Ainsi, le délai des actions en matière de baux d'habitation qui était, avant la loi ALUR, le délai de droit commun de cinq ans prévu à l'article 2224 du code civil dans sa rédaction issue de la réforme de 2008, a été réduit à trois ans. Ce nouveau délai s'applique sauf les exceptions prévues par une disposition législative spéciale. Il concerne notamment les actions en recouvrement des dettes locatives, loyers et charges, celles visant à la régularisation des charges locatives ou à l'exécution des réparations locatives.
On notera cependant que s'agissant des seuls baux d’habitations à loyer modéré ou soumis à la loi n° 48-1360 du 1er septembre 1948, le délai de prescription des actions était déjà de trois ans. La loi ALUR a, en réalité, généralisé la solution pour tous les baux d'habitation à titre principal.
Le point de départ du délai se réfère à la règle générale posée à l'article 2224 du code civil : le jour où l'on a appris les faits permettant d'exercer le droit.
La prescription de l'action est une fin de non recevoir qui ne relève que de l'initiative des parties qui peuvent la soulever en tout état de cause et, aussi bien y renoncer (article 2247 et 2248 du code civil).
La question s'est posée de savoir si cette disposition nouvelle était applicable aux baux en cours ou seulement aux baux conclus après l'entrée en vigueur de la loi ALUR, soit le 27 mars 2014. On va voir que législateur est parfois hésitant et difficile à suivre.

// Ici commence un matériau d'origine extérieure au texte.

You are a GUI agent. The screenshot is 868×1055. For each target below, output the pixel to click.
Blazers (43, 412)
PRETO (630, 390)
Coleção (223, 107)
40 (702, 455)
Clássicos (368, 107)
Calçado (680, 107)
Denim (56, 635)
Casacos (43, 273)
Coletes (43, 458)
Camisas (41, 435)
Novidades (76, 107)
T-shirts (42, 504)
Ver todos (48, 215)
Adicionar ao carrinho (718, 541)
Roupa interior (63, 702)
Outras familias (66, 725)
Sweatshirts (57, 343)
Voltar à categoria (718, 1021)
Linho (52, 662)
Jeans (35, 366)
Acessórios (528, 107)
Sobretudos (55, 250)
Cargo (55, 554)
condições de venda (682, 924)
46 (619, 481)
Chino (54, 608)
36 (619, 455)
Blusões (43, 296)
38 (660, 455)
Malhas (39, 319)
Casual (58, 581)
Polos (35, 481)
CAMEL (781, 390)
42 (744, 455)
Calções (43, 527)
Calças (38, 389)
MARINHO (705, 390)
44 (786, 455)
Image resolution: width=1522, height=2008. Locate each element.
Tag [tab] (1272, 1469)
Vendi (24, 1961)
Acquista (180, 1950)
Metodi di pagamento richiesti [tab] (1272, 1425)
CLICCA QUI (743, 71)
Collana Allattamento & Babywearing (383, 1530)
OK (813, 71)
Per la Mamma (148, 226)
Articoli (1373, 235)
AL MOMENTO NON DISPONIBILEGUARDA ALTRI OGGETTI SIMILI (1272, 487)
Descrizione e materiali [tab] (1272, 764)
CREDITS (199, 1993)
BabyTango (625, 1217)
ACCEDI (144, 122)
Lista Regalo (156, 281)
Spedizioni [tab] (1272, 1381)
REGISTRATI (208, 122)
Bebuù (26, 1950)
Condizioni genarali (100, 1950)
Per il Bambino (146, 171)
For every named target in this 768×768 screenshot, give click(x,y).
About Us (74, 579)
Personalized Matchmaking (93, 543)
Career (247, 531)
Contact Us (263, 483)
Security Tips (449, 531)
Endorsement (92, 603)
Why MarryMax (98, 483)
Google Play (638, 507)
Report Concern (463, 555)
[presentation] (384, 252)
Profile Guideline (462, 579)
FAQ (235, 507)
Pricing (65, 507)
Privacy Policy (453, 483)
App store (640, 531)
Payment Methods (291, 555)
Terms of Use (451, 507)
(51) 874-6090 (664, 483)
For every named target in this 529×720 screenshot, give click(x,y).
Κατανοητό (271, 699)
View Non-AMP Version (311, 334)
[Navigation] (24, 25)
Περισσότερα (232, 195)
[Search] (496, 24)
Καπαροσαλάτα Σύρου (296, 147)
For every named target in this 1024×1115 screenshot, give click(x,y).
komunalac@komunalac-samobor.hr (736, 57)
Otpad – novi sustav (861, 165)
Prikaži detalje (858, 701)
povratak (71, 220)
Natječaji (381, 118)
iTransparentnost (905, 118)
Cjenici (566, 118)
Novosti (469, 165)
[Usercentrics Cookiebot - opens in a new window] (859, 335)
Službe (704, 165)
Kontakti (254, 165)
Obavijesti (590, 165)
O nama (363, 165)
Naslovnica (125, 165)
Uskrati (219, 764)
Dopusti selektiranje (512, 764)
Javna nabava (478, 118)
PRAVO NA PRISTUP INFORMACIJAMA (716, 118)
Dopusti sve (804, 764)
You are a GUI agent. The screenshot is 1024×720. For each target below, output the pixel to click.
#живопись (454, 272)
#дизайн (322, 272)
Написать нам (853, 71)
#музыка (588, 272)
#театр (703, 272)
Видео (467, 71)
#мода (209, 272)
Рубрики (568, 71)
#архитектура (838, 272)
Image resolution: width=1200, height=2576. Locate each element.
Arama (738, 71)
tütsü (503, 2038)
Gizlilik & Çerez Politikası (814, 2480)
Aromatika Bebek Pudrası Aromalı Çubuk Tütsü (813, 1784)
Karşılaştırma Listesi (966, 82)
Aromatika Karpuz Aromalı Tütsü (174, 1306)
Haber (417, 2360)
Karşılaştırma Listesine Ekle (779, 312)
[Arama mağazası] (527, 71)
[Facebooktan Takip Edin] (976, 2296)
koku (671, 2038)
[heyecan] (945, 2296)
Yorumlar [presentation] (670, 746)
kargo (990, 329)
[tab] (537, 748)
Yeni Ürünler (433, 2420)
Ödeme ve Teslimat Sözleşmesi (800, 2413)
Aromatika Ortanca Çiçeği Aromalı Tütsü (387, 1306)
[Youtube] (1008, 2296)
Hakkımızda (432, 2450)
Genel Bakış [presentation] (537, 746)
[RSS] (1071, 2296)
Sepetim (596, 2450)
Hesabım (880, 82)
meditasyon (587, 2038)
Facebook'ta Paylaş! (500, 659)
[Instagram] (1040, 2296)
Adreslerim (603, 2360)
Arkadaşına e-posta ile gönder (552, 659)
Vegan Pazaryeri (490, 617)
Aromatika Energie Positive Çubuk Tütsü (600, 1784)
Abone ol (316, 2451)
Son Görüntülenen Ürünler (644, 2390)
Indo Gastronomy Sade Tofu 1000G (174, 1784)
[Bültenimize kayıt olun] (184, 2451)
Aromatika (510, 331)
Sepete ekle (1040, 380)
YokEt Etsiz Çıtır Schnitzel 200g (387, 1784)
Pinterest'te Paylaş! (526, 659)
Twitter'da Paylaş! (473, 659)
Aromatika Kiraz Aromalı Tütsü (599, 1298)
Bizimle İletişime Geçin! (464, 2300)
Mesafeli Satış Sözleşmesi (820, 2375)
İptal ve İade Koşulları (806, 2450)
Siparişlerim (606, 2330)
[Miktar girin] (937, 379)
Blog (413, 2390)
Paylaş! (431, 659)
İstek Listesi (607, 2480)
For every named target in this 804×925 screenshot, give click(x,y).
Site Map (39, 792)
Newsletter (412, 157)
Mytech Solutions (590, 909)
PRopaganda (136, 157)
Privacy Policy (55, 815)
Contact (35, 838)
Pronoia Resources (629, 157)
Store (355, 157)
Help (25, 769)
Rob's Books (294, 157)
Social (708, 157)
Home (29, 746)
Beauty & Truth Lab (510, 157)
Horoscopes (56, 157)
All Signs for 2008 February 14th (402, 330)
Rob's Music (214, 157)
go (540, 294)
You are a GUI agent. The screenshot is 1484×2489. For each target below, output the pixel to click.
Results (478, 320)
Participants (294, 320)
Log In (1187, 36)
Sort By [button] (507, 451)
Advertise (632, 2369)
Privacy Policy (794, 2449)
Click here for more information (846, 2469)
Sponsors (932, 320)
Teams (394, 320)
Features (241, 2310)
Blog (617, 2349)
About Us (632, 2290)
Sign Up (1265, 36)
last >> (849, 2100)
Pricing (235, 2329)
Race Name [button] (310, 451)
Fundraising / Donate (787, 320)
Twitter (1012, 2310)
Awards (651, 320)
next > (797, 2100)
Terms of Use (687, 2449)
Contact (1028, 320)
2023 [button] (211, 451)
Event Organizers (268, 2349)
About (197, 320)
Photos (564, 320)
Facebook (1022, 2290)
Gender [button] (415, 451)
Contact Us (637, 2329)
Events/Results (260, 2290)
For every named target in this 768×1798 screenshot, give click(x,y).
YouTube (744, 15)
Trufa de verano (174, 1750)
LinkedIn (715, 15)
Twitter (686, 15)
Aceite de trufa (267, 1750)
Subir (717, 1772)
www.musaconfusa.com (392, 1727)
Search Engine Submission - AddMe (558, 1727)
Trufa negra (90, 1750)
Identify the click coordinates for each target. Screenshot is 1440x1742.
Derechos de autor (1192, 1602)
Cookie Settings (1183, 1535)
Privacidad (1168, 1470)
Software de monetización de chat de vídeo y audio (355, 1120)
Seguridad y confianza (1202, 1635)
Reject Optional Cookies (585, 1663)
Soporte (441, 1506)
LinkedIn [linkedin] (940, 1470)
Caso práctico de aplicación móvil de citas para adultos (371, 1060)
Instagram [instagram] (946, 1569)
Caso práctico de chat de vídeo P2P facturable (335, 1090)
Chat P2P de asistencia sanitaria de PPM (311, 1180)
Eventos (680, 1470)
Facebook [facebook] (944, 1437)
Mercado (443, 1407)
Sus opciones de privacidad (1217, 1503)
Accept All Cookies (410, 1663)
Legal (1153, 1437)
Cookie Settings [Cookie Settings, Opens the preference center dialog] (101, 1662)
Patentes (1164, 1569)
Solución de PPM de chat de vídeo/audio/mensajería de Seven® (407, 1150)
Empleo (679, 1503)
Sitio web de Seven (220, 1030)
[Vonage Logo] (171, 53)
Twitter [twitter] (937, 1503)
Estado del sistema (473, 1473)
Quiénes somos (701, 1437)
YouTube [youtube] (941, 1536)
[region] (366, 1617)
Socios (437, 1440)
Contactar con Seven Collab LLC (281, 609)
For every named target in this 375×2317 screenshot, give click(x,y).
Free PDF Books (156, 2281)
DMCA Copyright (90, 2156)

A priori, il ne pouvait y avoir de mystère. L'article 14 de la loi ALUR énonçait que « les contrats de location en cours à la date d'entrée en vigueur de la présente loi demeurent soumis aux dispositions qui leur étaient applicables », à l'exception toutefois de certaines dispositions nouvelles, applicables aux baux en cours, parmi lesquelles l'article 7-1 n'était pas cité.
Que la réduction du délai de prescription ne touche pas les baux en cours à la date de l'entrée en vigueur de la loi ALUR, c'est la solution immédiatement retenue, et à juste titre, par les juges (notamment cour d'appel de Paris 1er juillet 2014 n° 2014-015894).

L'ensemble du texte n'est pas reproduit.